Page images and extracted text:
++++++

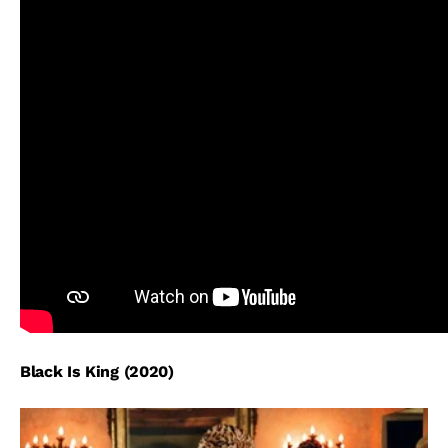
Black Is King (2020)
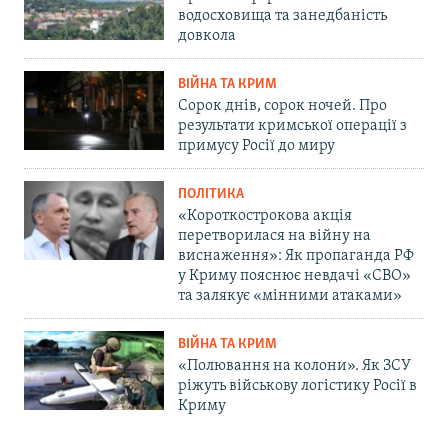
водосховища та занедбаність
довкола
ВІЙНА ТА КРИМ
Сорок днів, сорок ночей. Про
результати кримської операції з
примусу Росії до миру
ПОЛІТИКА
«Короткострокова акція
перетворилася на війну на
виснаження»: Як пропаганда РФ
у Криму пояснює невдачі «СВО»
та залякує «мінними атаками»
ВІЙНА ТА КРИМ
«Полювання на колони». Як ЗСУ
ріжуть військову логістику Росії в
Криму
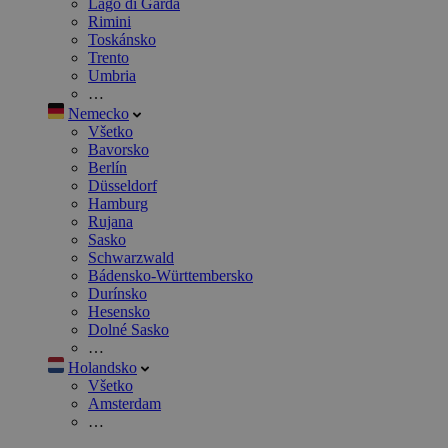
Lago di Garda
Rimini
Toskánsko
Trento
Umbria
…
Nemecko
Všetko
Bavorsko
Berlín
Düsseldorf
Hamburg
Rujana
Sasko
Schwarzwald
Bádensko-Württembersko
Durínsko
Hesensko
Dolné Sasko
…
Holandsko
Všetko
Amsterdam
…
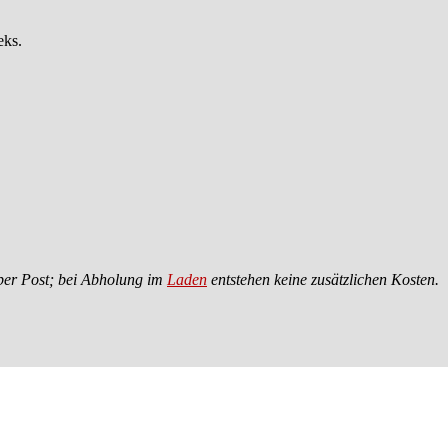
eks.
 per Post; bei Abholung im
Laden
entstehen keine zusätzlichen Kosten.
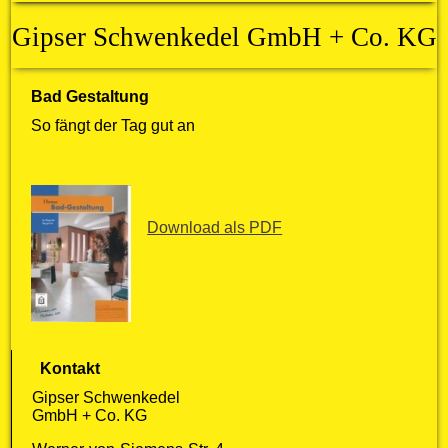
Gipser Schwenkedel GmbH + Co. KG
Bad Gestaltung
So fängt der Tag gut an
Download als PDF
Kontakt
Gipser Schwenkedel
GmbH + Co. KG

++++++

What the exercise asks:
Within the entries above, the lines from the one with "Dolné Sasko" through the final line are to be printed exactly, with the pictures removed.

Response for this exercise:
Dolné Sasko
…
Holandsko
Všetko
Amsterdam
…
eks.
 per Post; bei Abholung im
Laden
entstehen keine zusätzlichen Kosten.
Gipser Schwenkedel GmbH + Co. KG
Bad Gestaltung
So fängt der Tag gut an
Download als PDF
Kontakt
Gipser Schwenkedel
GmbH + Co. KG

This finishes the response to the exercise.